What is required
The whole listing, apart from its images, should be restated word for word.

Records for this exercise

--- START ---

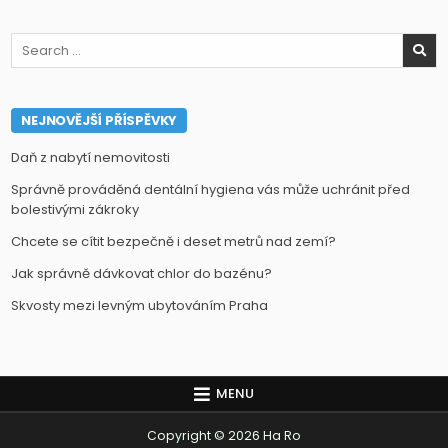
Search
for:
NEJNOVĚJŠÍ PŘÍSPĚVKY
Daň z nabytí nemovitosti
Správně prováděná dentální hygiena vás může uchránit před
bolestivými zákroky
Chcete se cítit bezpečně i deset metrů nad zemí?
Jak správně dávkovat chlor do bazénu?
Skvosty mezi levným ubytováním Praha
MENU
Copyright © 2026 Ha Ro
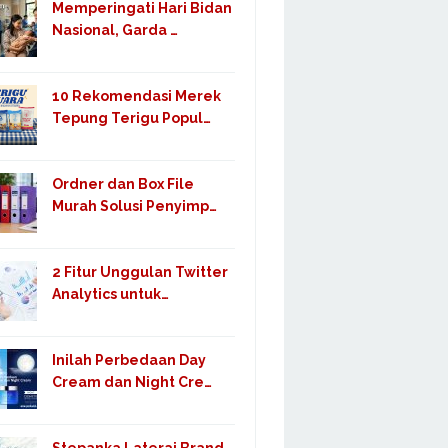
Memperingati Hari Bidan
Nasional, Garda …
10 Rekomendasi Merek
Tepung Terigu Popul…
Ordner dan Box File
Murah Solusi Penyimp…
2 Fitur Unggulan Twitter
Analytics untuk…
Inilah Perbedaan Day
Cream dan Night Cre…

--- END ---

Output for this exercise
Search
for:
NEJNOVĚJŠÍ PŘÍSPĚVKY
Daň z nabytí nemovitosti
Správně prováděná dentální hygiena vás může uchránit před
bolestivými zákroky
Chcete se cítit bezpečně i deset metrů nad zemí?
Jak správně dávkovat chlor do bazénu?
Skvosty mezi levným ubytováním Praha
MENU
Copyright © 2026 Ha Ro
Memperingati Hari Bidan
Nasional, Garda …
10 Rekomendasi Merek
Tepung Terigu Popul…
Ordner dan Box File
Murah Solusi Penyimp…
2 Fitur Unggulan Twitter
Analytics untuk…
Inilah Perbedaan Day
Cream dan Night Cre…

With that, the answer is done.